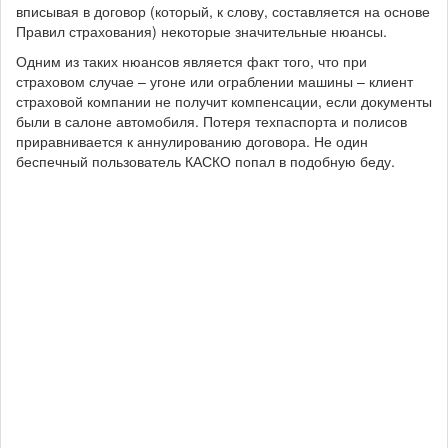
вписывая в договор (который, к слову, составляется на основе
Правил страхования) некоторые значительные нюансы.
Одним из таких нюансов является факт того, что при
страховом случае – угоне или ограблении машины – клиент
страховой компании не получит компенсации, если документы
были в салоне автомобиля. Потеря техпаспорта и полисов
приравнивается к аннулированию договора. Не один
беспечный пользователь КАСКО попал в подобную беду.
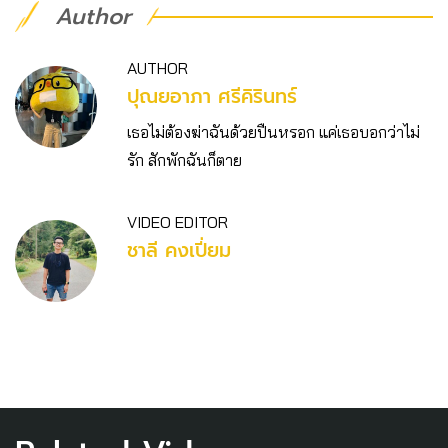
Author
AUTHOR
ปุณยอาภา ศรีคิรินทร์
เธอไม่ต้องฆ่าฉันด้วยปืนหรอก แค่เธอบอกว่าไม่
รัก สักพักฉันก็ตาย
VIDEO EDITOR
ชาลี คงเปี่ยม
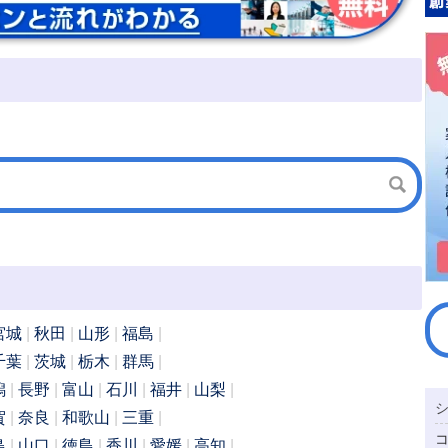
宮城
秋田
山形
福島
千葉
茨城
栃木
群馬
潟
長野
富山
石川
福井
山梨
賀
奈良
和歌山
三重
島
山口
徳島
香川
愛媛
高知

════════════════

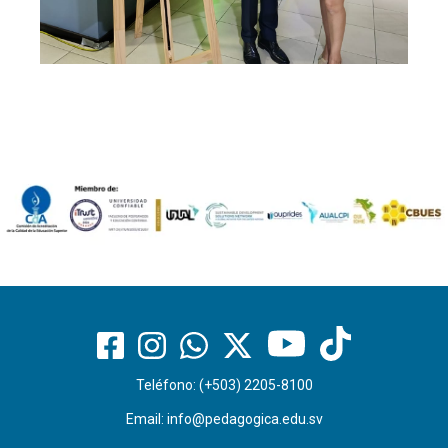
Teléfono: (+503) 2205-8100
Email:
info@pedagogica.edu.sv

════════════════

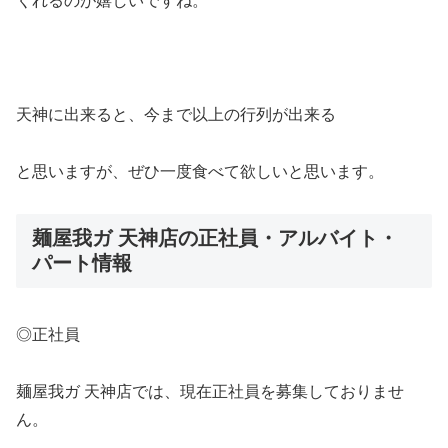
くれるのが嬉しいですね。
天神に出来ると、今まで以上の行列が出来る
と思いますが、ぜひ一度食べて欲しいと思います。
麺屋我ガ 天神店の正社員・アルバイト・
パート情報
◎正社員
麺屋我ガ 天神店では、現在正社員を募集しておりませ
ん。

════════════════

YOUR TASK
Report only the number of lines, among the records above, that contain the word "麺屋我ガ".

RESPONSE BELOW
2